Maundy Thursday

Maundy Thursday

Tomorrow is Maundy Thursday, also known as “Holy Thursday” or “Covenant Thursday.” It is the Thursday before Easter Sunday, commemorating the Last Supper of the Lord Jesus Christ, which He celebrated with His disciples before Good Friday.

The word “Maundy” is taken from the Latin mandatum, meaning “command.” We get our English word “mandate” from mandatum. The command that Maundy Thursday recalls is Jesus’ command to His disciples in John 13:34—“A new command I give you: Love one another. As I have loved you, so you must love one another.”

The scene at the Last Supper is stark and unforgettable. One of the most significant events of that time in the Upper Room is the act that Jesus performed on the feet of the disciples.

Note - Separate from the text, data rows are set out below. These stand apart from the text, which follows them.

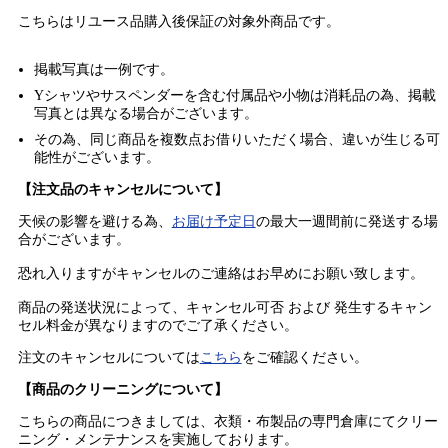
こちらはリユース品購入後保証の
対象外商品
です。
掲載写真は一例です。
Yシャツやサスペンダーを含む付属品や小物は消耗品の為、掲載
写真とは異なる場合がございます。
その為、同じ商品を複数点お借りいただく場合、違いが生じる可
能性がございます。
【注文品のキャンセルについて】
天候の影響を避ける為、
お届け予定日
の最大一週間前に発送する場
合がございます。
恐れ入りますがキャンセルのご連絡はお早めにお願い致します。
商品の発送状況によって、キャンセル可否 および 発生するキャン
セル料金が異なりますのでご了承ください。
注文のキャンセルについては
こちら
をご確認ください。
【商品のクリーニングについて】
こちらの商品につきましては、衣類・布製品の専門倉庫にてクリー
ニング・メンテナンスを実施しております。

If I then, your Lord and Teacher, have washed your feet, you also ought to wash one another’s feet. For I have given you an example, that you should do as I have done to you. Most assuredly, I say to you, a servant is not greater than his master; nor is he who is sent greater than he who sent him. If you know these things, blessed are you if you do them.

(John 13:14-17)


In ancient times, there was no act so low as washing feet. It was reserved for servants. The feet of those who were traveling would be filthy from walking dusty roads in sandals. Upon entering a dwelling, the servant would perform the washing of the feet. Obviously on this night of nights, the night when Jesus was to be betrayed, there were no servants present to wash anyone’s feet. So in an act of unimaginable humility, Jesus Christ, the God-man got up from the table, picked up a towel and a basin, and washed the feet of His disciples.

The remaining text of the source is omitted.